User base: if I have a Nokia N-series or E-series today, will I replace it with a future Nokia? It hasn't happened with N-series phones over the last 3-5 years. And if most people aren't apt to stay, user base advantage is rendered irrelevant. (Remember we are talking about high-end smartphone, not the low-end.) Even though there have been multiple iPhone models, people see all of them as a single entity - they have a common UI, common apps, common syncing, common content, common aesthetic/style/design. Over 90% of iPhone owners say they will replace with another iPhone. I think Nokia was down in the 30s-40s. Blackberry may have a larger user base, but 40% of those owners say they are apt to switch. So don't overrate user base unless you have customer satisfaction and branding that leads to loyalty.
UX: "Catching" on the surface, but not really in the little things like accuracy and responsiveness, because those companies have never cared to invest in these little things. Too many of these companies just implement things to fill the features checkbox that they can put on their marketing materials. So will people think these copies are good-enough (like Windows 95 was good enough), when the subsidized price differential is less than $100 (unlike PCs in 1995 that were $1000 cheaper than Macs)? (In non-subsidized countries, it may be a different story, but we don't know yet what Apple will do in those countries.)
Ecosystem: There is a huge huge huge difference between "potential/promising" and "already being sold on the market". It's been almost a decade and Amazon has the only content store mentioned as a competitor to iTunes (even though iTunes has become bloated, Amazon still has a sloppier and more complex UI). There were plenty of supposedly promising stores that came and quickly went under. Looks like the same thing is happening with many of the burgeoning list of announced App Stores. Again, is it just a features/marketing checkbox with no real care and nurturing. Will Nokia and Google really shepherd their stores?

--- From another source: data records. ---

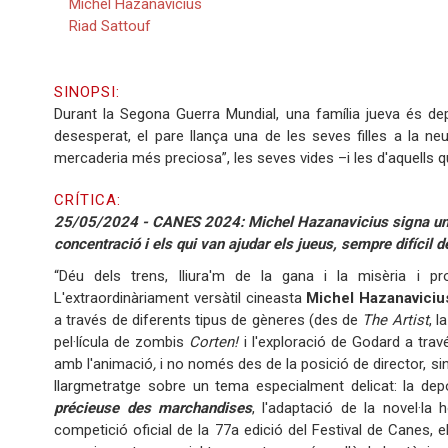
Michel Hazanavicius
Riad Sattouf
SINOPSI:
Durant la Segona Guerra Mundial, una família jueva és de
desesperat, el pare llança una de les seves filles a la ne
mercaderia més preciosa”, les seves vides –i les d'aquells 
CRÍTICA:
25/05/2024 - CANES 2024: Michel Hazanavicius signa una 
concentració i els qui van ajudar els jueus, sempre difícil 
“Déu dels trens, lliura'm de la gana i la misèria i pr
L'extraordinàriament versàtil cineasta
Michel Hazanaviciu
a través de diferents tipus de gèneres (des de
The Artist
, 
pel·lícula de zombis
Corten!
i l'exploració de Godard a tra
amb l'animació
,
i no només des de la posició de director, 
llargmetratge sobre un tema especialment delicat: la depo
précieuse des marchandises
, l'adaptació de la novel·l
competició oficial de la 77a edició del Festival de Canes, e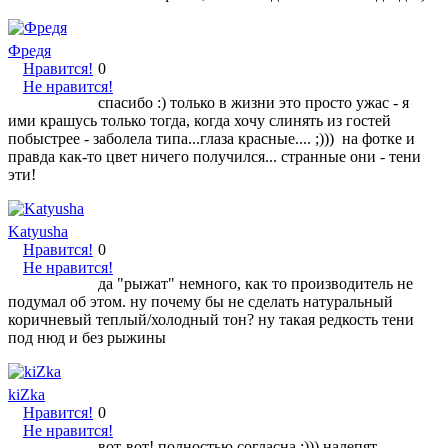
Фредя
Нравится!
0
Не нравится!
спасибо :) только в жизни это просто ужас - я
ими крашусь только тогда, когда хочу слинять из гостей
побыстрее - заболела типа...глаза красные.... ;))) на фотке и
правда как-то цвет ничего получился... странные они - тени
эти!
Katyusha
Нравится!
0
Не нравится!
да "рыжат" немного, как то производитель не
подумал об этом. ну почему бы не сделать натуральный
коричневый теплый/холодный тон? ну такая редкость тени
под нюд и без рыжины
kiZka
Нравится!
0
Не нравится!
вот-вот! полностью согласна :))) налепят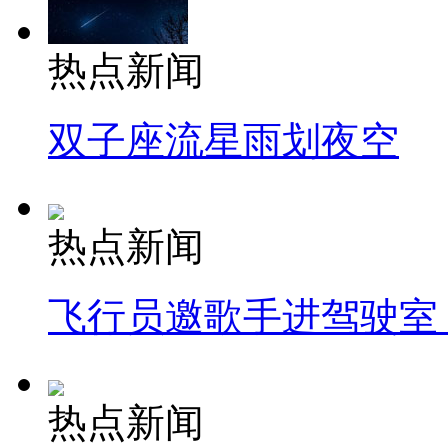
热点新闻
双子座流星雨划夜空
热点新闻
飞行员邀歌手进驾驶室
热点新闻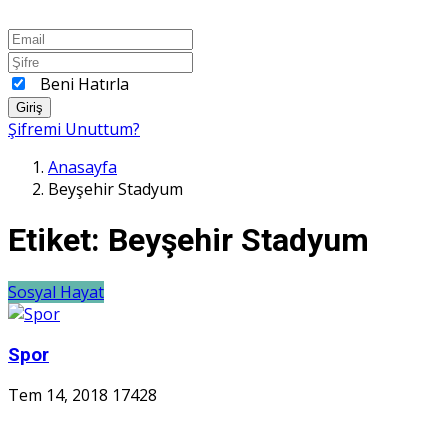
Beni Hatırla
Giriş
Şifremi Unuttum?
Anasayfa
Beyşehir Stadyum
Etiket:
Beyşehir Stadyum
Sosyal Hayat
Spor
Tem 14, 2018
17428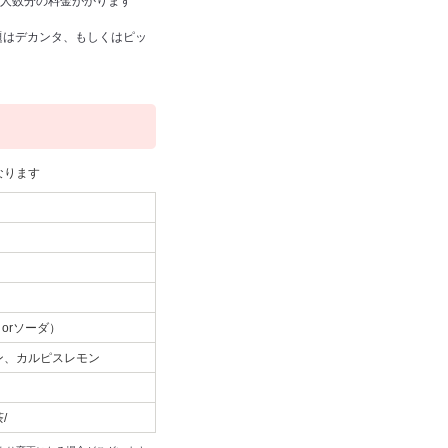
約人数分の料金がかります
題はデカンタ、もしくはピッ
なります
orソーダ）
ン、カルピスレモン
/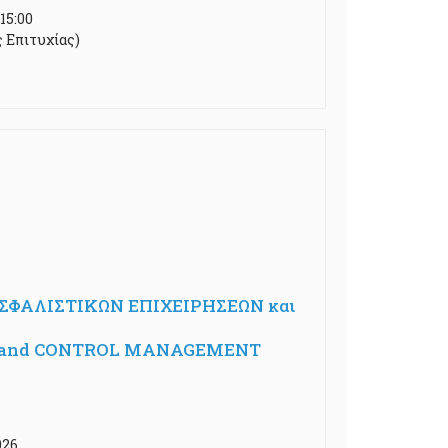
15:00
ς Επιτυχίας)
ΦΑΛΙΣΤΙΚΩΝ ΕΠΙΧΕΙΡΗΣΕΩΝ και
DIT and CONTROL MANAGEMENT
026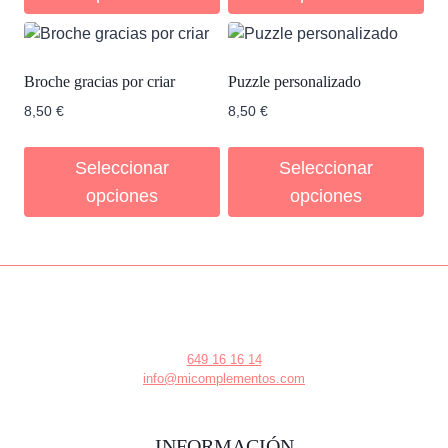
Broche gracias por criar
Puzzle personalizado
8,50
€
8,50
€
Seleccionar
Seleccionar
opciones
opciones
649 16 16 14
info@micomplementos.com
INFORMACIÓN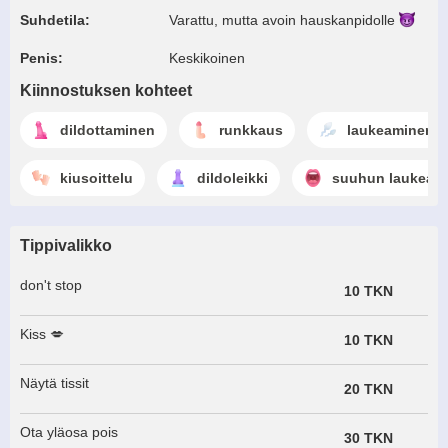
Suhdetila:
Varattu, mutta avoin
hauskanpidolle
Penis:
Keskikoinen
Kiinnostuksen kohteet
dildottaminen
runkkaus
laukeaminen
kiusoittelu
dildoleikki
suuhun laukeam
Tippivalikko
don't stop
10 TKN
Kiss 💋
10 TKN
Näytä tissit
20 TKN
Ota yläosa pois
30 TKN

I separate platform from ecosystem. And it's the platform (heavily software-based, though of course dependent on hardware) where Apple's lead is the largest. Android has 150K less apps and Google never mentions how many app downloads (can you guess why?) for its platform. Apple is launching iAds (a much more pleasing way to do ads) and GameCenter. Nokia, RIM, and Palm/HP are really just out of the gate (based on actual platform results, not just promise), while Apple has already gone around the track twice. (Yes, I know Nokia already had the Symbian platform but its redoing so much of it to handle what's expected of high-end smartphones (as well as going to MeeGo) that it's like restarting. Like Mac OS X was restarting Mac all over again.)
And the iPhone platform has iPod touch and iPad benefits. Android might have something usable for Christmas. The others maybe in 2011 when iPad is on version 2. And who knows how Apple might build on this three-headed platform monster?